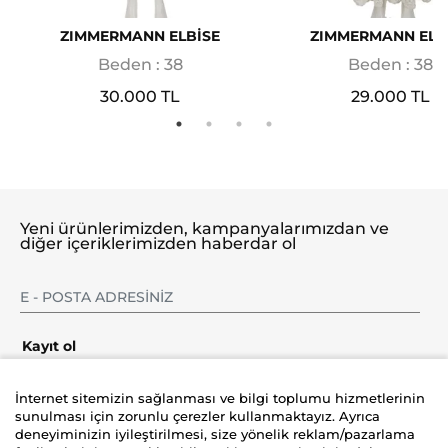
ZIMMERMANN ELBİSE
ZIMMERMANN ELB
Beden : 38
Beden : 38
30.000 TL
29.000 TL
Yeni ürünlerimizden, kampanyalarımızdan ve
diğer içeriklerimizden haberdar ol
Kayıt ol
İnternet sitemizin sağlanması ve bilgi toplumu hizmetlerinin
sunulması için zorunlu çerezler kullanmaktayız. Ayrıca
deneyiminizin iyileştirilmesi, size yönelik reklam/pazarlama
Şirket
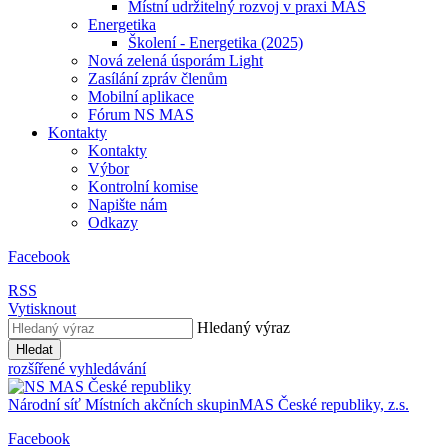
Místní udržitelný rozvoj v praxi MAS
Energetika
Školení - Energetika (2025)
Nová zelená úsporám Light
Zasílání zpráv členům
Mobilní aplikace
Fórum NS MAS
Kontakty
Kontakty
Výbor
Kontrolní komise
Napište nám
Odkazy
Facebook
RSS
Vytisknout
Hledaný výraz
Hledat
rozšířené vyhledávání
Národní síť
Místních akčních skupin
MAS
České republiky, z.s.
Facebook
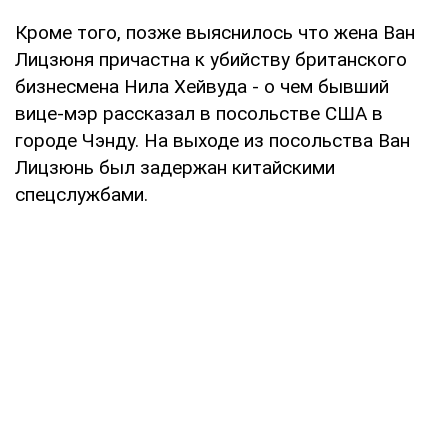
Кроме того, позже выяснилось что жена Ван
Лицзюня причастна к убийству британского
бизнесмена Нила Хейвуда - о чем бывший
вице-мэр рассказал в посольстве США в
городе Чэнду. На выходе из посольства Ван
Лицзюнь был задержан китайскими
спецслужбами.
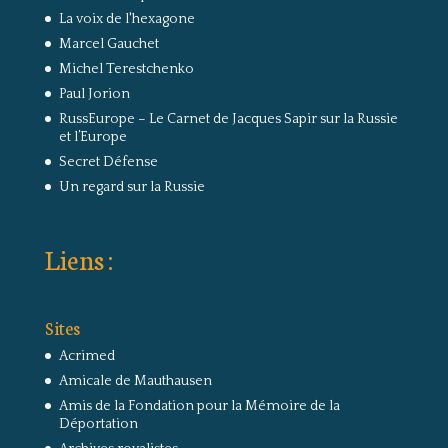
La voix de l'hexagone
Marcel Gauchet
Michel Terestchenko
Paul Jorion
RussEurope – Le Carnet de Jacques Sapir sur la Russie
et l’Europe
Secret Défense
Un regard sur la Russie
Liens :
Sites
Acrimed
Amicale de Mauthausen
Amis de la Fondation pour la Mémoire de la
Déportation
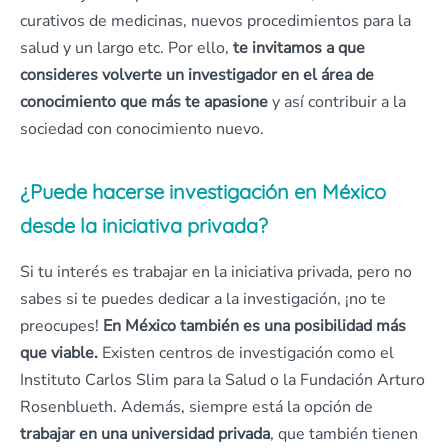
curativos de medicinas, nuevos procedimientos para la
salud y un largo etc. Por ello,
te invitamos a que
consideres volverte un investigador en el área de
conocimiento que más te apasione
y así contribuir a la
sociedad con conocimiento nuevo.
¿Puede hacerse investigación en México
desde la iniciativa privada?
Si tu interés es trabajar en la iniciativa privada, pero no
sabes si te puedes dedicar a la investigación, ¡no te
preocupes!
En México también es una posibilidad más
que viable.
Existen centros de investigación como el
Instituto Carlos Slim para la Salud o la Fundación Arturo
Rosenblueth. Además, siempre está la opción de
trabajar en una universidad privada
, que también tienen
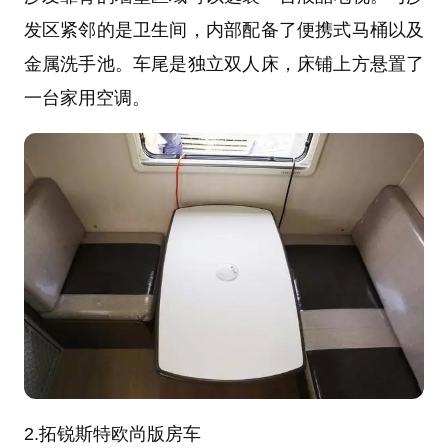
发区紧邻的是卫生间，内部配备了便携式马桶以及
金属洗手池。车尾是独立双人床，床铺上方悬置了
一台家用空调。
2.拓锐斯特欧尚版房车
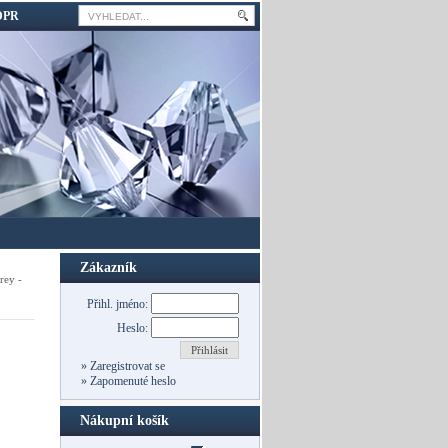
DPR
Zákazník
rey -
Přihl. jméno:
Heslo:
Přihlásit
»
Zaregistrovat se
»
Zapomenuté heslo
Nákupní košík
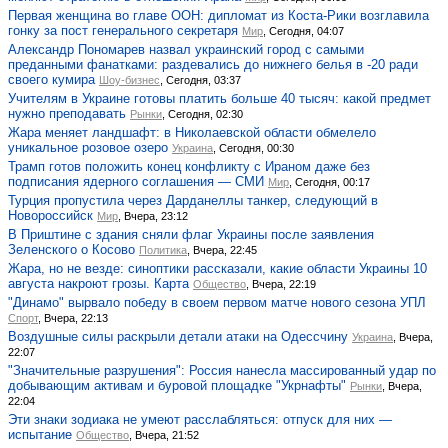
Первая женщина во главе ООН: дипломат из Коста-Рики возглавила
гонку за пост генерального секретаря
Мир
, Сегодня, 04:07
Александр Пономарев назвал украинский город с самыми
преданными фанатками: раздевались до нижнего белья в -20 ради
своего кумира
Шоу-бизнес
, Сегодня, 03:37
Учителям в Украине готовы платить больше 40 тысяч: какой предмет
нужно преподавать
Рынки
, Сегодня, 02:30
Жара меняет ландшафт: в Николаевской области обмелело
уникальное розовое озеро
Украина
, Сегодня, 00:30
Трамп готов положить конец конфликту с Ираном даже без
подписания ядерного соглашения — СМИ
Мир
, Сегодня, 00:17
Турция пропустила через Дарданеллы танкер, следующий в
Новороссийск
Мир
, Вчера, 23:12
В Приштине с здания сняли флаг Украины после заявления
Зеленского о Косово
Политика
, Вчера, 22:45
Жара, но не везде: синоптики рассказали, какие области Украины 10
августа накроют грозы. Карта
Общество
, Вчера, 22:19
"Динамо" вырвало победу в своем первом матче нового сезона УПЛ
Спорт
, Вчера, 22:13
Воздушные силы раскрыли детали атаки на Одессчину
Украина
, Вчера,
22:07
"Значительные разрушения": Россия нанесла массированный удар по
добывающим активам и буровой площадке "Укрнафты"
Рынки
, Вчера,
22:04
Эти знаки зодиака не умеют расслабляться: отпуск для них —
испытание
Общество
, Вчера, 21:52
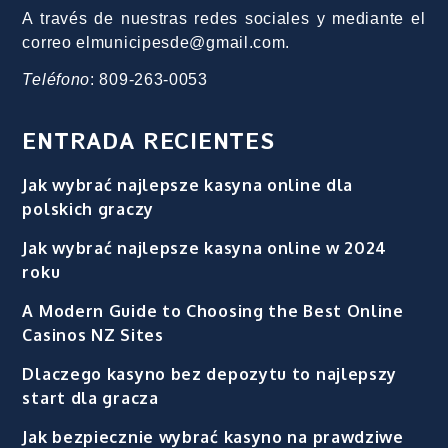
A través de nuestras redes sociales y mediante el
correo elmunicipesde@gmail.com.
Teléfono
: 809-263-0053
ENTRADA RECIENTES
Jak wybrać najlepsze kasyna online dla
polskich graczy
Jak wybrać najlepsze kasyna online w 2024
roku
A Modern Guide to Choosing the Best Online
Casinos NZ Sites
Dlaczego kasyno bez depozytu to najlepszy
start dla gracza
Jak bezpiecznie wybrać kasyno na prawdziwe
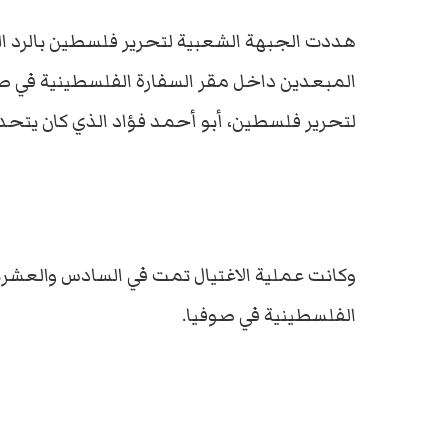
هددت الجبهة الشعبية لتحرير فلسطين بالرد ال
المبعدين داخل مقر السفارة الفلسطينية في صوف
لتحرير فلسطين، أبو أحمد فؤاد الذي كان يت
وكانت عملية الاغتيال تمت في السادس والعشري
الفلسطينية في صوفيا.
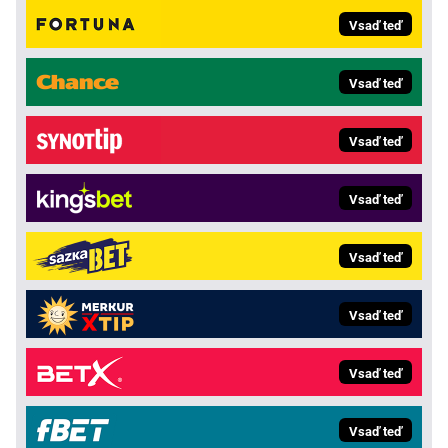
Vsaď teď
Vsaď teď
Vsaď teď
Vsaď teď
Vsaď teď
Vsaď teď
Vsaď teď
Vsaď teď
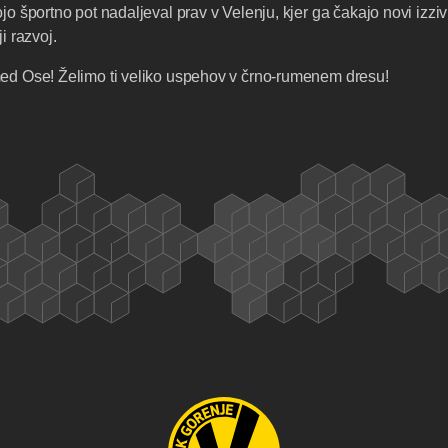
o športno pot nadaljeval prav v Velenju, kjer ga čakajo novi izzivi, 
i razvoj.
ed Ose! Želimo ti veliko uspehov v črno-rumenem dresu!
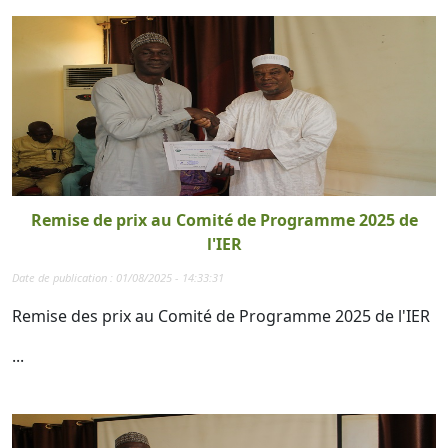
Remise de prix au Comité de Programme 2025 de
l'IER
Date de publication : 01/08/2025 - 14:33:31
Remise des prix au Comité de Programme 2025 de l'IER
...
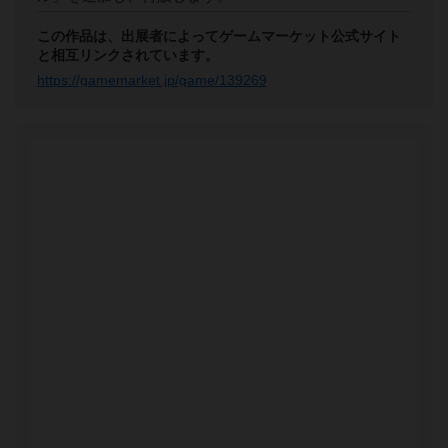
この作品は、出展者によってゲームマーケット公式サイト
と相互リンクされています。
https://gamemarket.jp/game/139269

• PROBLEM TO SOLVE: Whenever a picture appears in the listing, leave it out; copy everything else exactly.

• TASK ANSWER:
ZIMMERMANN ELBİSE
ZIMMERMANN ELB
Beden : 38
Beden : 38
30.000 TL
29.000 TL
Yeni ürünlerimizden, kampanyalarımızdan ve
diğer içeriklerimizden haberdar ol
Kayıt ol
İnternet sitemizin sağlanması ve bilgi toplumu hizmetlerinin
sunulması için zorunlu çerezler kullanmaktayız. Ayrıca
deneyiminizin iyileştirilmesi, size yönelik reklam/pazarlama
Şirket
Místní udržitelný rozvoj v praxi MAS
Energetika
Školení - Energetika (2025)
Nová zelená úsporám Light
Zasílání zpráv členům
Mobilní aplikace
Fórum NS MAS
Kontakty
Kontakty
Výbor
Kontrolní komise
Napište nám
Odkazy
Facebook
RSS
Vytisknout
Hledaný výraz
Hledat
rozšířené vyhledávání
Národní síť
Místních akčních skupin
MAS
České republiky, z.s.
Facebook
Кроме того, позже выяснилось что жена Ван
Лицзюня причастна к убийству британского
бизнесмена Нила Хейвуда - о чем бывший
вице-мэр рассказал в посольстве США в
городе Чэнду. На выходе из посольства Ван
Лицзюнь был задержан китайскими
спецслужбами.
La voix de l'hexagone
Marcel Gauchet
Michel Terestchenko
Paul Jorion
RussEurope – Le Carnet de Jacques Sapir sur la Russie
et l’Europe
Secret Défense
Un regard sur la Russie
Liens :
Sites
Acrimed
Amicale de Mauthausen
Amis de la Fondation pour la Mémoire de la
Déportation
curativos de medicinas, nuevos procedimientos para la
salud y un largo etc. Por ello,
te invitamos a que
consideres volverte un investigador en el área de
conocimiento que más te apasione
y así contribuir a la
sociedad con conocimiento nuevo.
¿Puede hacerse investigación en México
desde la iniciativa privada?
Si tu interés es trabajar en la iniciativa privada, pero no
sabes si te puedes dedicar a la investigación, ¡no te
preocupes!
En México también es una posibilidad más
que viable.
Existen centros de investigación como el
Instituto Carlos Slim para la Salud o la Fundación Arturo
Rosenblueth. Además, siempre está la opción de
trabajar en una universidad privada
, que también tienen
发区紧邻的是卫生间，内部配备了便携式马桶以及
金属洗手池。车尾是独立双人床，床铺上方悬置了
一台家用空调。
2.拓锐斯特欧尚版房车
DPR
Zákazník
rey -
Přihl. jméno:
Heslo:
Přihlásit
»
Zaregistrovat se
»
Zapomenuté heslo
Nákupní košík
Первая женщина во главе ООН: дипломат из Коста-Рики возглавила
гонку за пост генерального секретаря
Мир
, Сегодня, 04:07
Александр Пономарев назвал украинский город с самыми
преданными фанатками: раздевались до нижнего белья в -20 ради
своего кумира
Шоу-бизнес
, Сегодня, 03:37
Учителям в Украине готовы платить больше 40 тысяч: какой предмет
нужно преподавать
Рынки
, Сегодня, 02:30
Жара меняет ландшафт: в Николаевской области обмелело
уникальное розовое озеро
Украина
, Сегодня, 00:30
Трамп готов положить конец конфликту с Ираном даже без
подписания ядерного соглашения — СМИ
Мир
, Сегодня, 00:17
Турция пропустила через Дарданеллы танкер, следующий в
Новороссийск
Мир
, Вчера, 23:12
В Приштине с здания сняли флаг Украины после заявления
Зеленского о Косово
Политика
, Вчера, 22:45
Жара, но не везде: синоптики рассказали, какие области Украины 10
августа накроют грозы. Карта
Общество
, Вчера, 22:19
"Динамо" вырвало победу в своем первом матче нового сезона УПЛ
Спорт
, Вчера, 22:13
Воздушные силы раскрыли детали атаки на Одессчину
Украина
, Вчера,
22:07
"Значительные разрушения": Россия нанесла массированный удар по
добывающим активам и буровой площадке "Укрнафты"
Рынки
, Вчера,
22:04
Эти знаки зодиака не умеют расслабляться: отпуск для них —
испытание
Общество
, Вчера, 21:52
A través de nuestras redes sociales y mediante el
correo elmunicipesde@gmail.com.
Teléfono
: 809-263-0053
ENTRADA RECIENTES
Jak wybrać najlepsze kasyna online dla
polskich graczy
Jak wybrać najlepsze kasyna online w 2024
roku
A Modern Guide to Choosing the Best Online
Casinos NZ Sites
Dlaczego kasyno bez depozytu to najlepszy
start dla gracza
Jak bezpiecznie wybrać kasyno na prawdziwe
هددت الجبهة الشعبية لتحرير فلسطين بالرد ال
المبعدين داخل مقر السفارة الفلسطينية في صوف
لتحرير فلسطين، أبو أحمد فؤاد الذي كان يت
وكانت عملية الاغتيال تمت في السادس والعشري
الفلسطينية في صوفيا.
Vsaď teď
Vsaď teď
Vsaď teď
Vsaď teď
Vsaď teď
Vsaď teď
Vsaď teď
Vsaď teď
o športno pot nadaljeval prav v Velenju, kjer ga čakajo novi izzivi, 
i razvoj.
ed Ose! Želimo ti veliko uspehov v črno-rumenem dresu!
Remise de prix au Comité de Programme 2025 de
l'IER
Date de publication : 01/08/2025 - 14:33:31
Remise des prix au Comité de Programme 2025 de l'IER
...
この作品は、出展者によってゲームマーケット公式サイト
と相互リンクされています。
https://gamemarket.jp/game/139269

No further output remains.